Die Fachleute wissen es schon lange, dass ein Kurswechsel unvermeidbar ist. Informatik spielt in der kommenden Wissensgesellschaft eine ähnliche Rolle wie die Mathematik während der technischen Revolution. Sie nicht zu unterrichten bedeutet, auf eine wichtige Dimension in der Entwicklung der konstruktiven mathematisch-technischen Denkweise der neuen Generation zu verzichten.

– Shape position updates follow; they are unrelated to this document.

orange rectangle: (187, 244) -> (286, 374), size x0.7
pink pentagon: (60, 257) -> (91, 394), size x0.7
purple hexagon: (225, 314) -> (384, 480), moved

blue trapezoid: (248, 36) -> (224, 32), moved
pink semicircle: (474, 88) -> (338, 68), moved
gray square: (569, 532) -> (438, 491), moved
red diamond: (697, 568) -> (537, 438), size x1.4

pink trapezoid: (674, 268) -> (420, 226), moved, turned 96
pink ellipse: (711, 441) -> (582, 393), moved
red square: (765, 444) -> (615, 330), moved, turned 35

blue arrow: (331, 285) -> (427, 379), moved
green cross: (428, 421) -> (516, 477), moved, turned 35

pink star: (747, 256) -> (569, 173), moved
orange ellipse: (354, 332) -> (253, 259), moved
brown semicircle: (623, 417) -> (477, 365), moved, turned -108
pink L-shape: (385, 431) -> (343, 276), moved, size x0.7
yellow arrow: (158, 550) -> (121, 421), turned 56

Erfahrungen in anderen Ländern zeigen, dass Informatikunterricht ab acht Jahren sehr fruchtbar ist.
Programmieren im engeren Sinn bedeutet nicht nur zu lernen, die Technik zu steuern, sondern schult auch, den Maschinen eindeutig und prägnant das gewünschte Verhalten mitzuteilen. Somit fördert es wichtige Kommunikationskompetenzen. Programmieren im weiteren Sinn fördert die konstruktive Lösungssuche für eine grosse Problemvielfalt, es fügt die grundlegenden Konzepte der technischen Wissenschaften wie modularer Entwurf, Testen und Verifikation bei.
An Maturitätsschulen trägt Informatikunterricht wesentlich zum Verständnis unserer Welt sowie zur Hochschulreife bei.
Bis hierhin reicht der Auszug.